3-5. Naqueles tempos era costume reunir ao escurecer vários rebanhos num mesmo recinto. Ali permaneciam toda a noite sob a custódia de um guarda. Ao amanhecer, cada pastor abria-lhe a porta e chamava as suas ovelhas, que se incorporavam e saiam do aprisco atrás dele; fazia-lhes ouvir frequentemente a sua voz para que não se perdessem, e caminhava à frente para as conduzir aos pastos. O Senhor faz uso desta imagem, tão familiar aos Seus ouvintes, para lhes mostrar um ensinamento divino: diante de vozes estranhas, é necessário reconhecer a voz de Cristo — actualizada continuamente pelo Magistério da Igreja — e segui-Lo, para encontrar o alimento abundante das nossas almas. «Cristo deu à Sua Igreja a segurança da doutrina, a corrente de graça dos Sacramentos; e providenciou para que haja pessoas que nos orientem, que nos conduzam, que nos recordem constantemente o caminho. Dispomos de um tesouro infinito de ciência: a Palavra de Deus, guardada pela Igreja; a graça de Cristo, que se administra nos Sacramentos; o testemunho e o exemplo dos que vivem com rectidão ao nosso lado e sabem fazer das suas vidas um caminho de fidelidade a Deus» (Cristo que passa, n.° 34).

  1. Cristo, com pedagogia divina, desenvolve e interpreta a imagem do pastor e do rebanho, para que todos os homens, se têm boas disposições, possam chegar a entender. Mas os judeus não entenderam o alcance das palavras do Senhor, como aconteceu quando lhes prometeu a Eucaristia (Ioh 6,41-43) ou lhes falou da «água viva» (Ioh 7,40-43), ou por ocasião da ressurreição de Lázaro (Ioh 11,45-46).
  2. Depois de ter prefigurado a Igreja como um redil, Jesus desenvolve a comparação e chama-Se a Si mesmo «porta das ovelhas». No redil entram os pastores e as ovelhas. Tanto uns como outras hão-de entrar pela porta, que é Cristo. «Eu — pregava Santo Agostinho — querendo chegar até vós, isto é, ao vosso coração, prego-vos Cristo: se pregasse outra coisa, quereria entrar por outro lado. Cristo é para mim a porta para entrar em vós: por Cristo entro não nas vossas, casas, mas nos vossos corações. Por Cristo entro gozosamente e escutais-me ao falar d’Ele. Por quê? Porque sois ovelhas de Cristo e fostes compradas com o Seu Sangue» (In Ioann. Evang., 47,2.3).

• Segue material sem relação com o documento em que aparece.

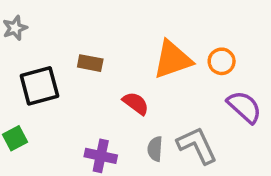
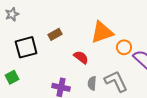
orange circle: (222, 61) -> (124, 47), moved
brown rectangle: (90, 63) -> (55, 34), turned -40

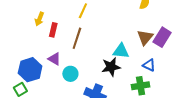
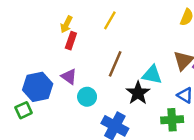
yellow arrow: (39, 19) -> (66, 24), moved
brown line: (77, 38) -> (115, 64), moved
black star: (111, 67) -> (138, 93), turned -30

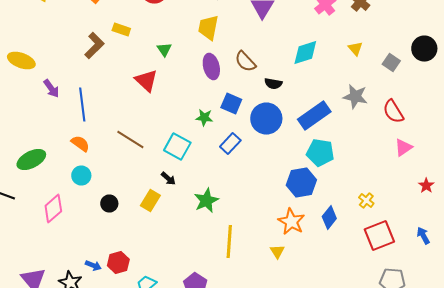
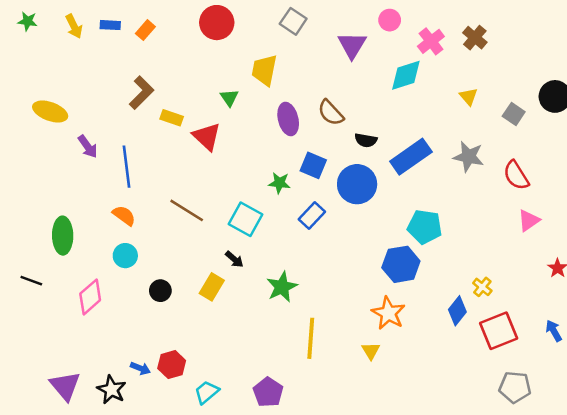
yellow trapezoid: (208, 28) -> (264, 70), moved
yellow rectangle: (121, 30) -> (172, 118), moved
cyan diamond: (305, 52) -> (406, 75), moved
blue rectangle: (314, 116) -> (411, 157), moved
green ellipse: (31, 160) -> (63, 236), turned -64
blue diamond: (329, 218) -> (457, 311), moved

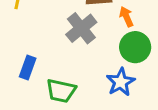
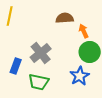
gray cross: (81, 28) -> (41, 53), moved

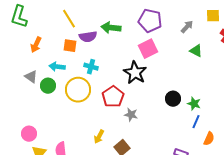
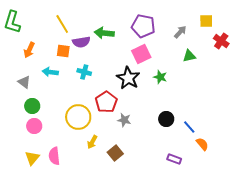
green triangle: (196, 51) -> (189, 56), turned -40
green circle: (48, 86) -> (32, 106), moved
yellow circle: (78, 90) -> (78, 117), moved
black circle: (173, 99) -> (166, 119), moved
green star: (194, 104) -> (160, 77), moved
blue line: (196, 122) -> (189, 127), turned -64
pink circle: (29, 134) -> (34, 126), moved
orange semicircle: (209, 139) -> (202, 144), turned -64

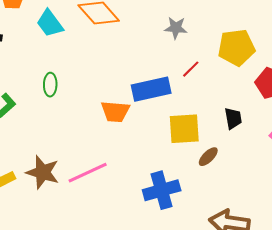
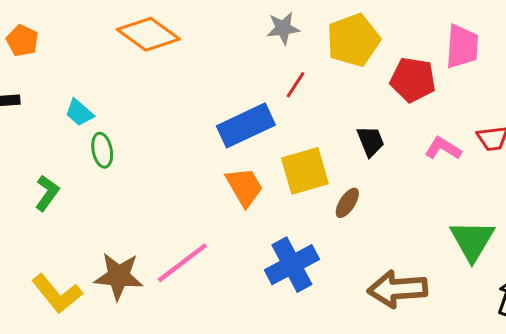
cyan trapezoid: (50, 23) -> (79, 113), moved, size x0.7
gray star: (176, 28) -> (283, 28), moved
orange trapezoid: (115, 112) -> (244, 187), moved, turned -112

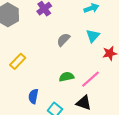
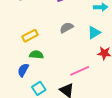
yellow rectangle: (18, 61) -> (30, 36), moved
green semicircle: (66, 77) -> (36, 55), moved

8. A severa censura que Jesus faz a quantos vieram antes d’Ele não inclui Moisés, nem os profetas (cfr Ioh 5,39. .45; 8,56; 12,41), nem o Baptista (cfr Ioh 5,33), porque estes anunciaram o futuro Messias e prepararam-Lhe o caminho. A quem alude é aos falsos profetas e enganadores do povo, entre eles alguns doutores da Lei, cegos e guias de cegos (cfr Mt 23,16-24), que impediam ao povo o acesso a Cristo, como o tinham mostrado pouco antes quando da cura do cego de nascença (cfr Ioh 9).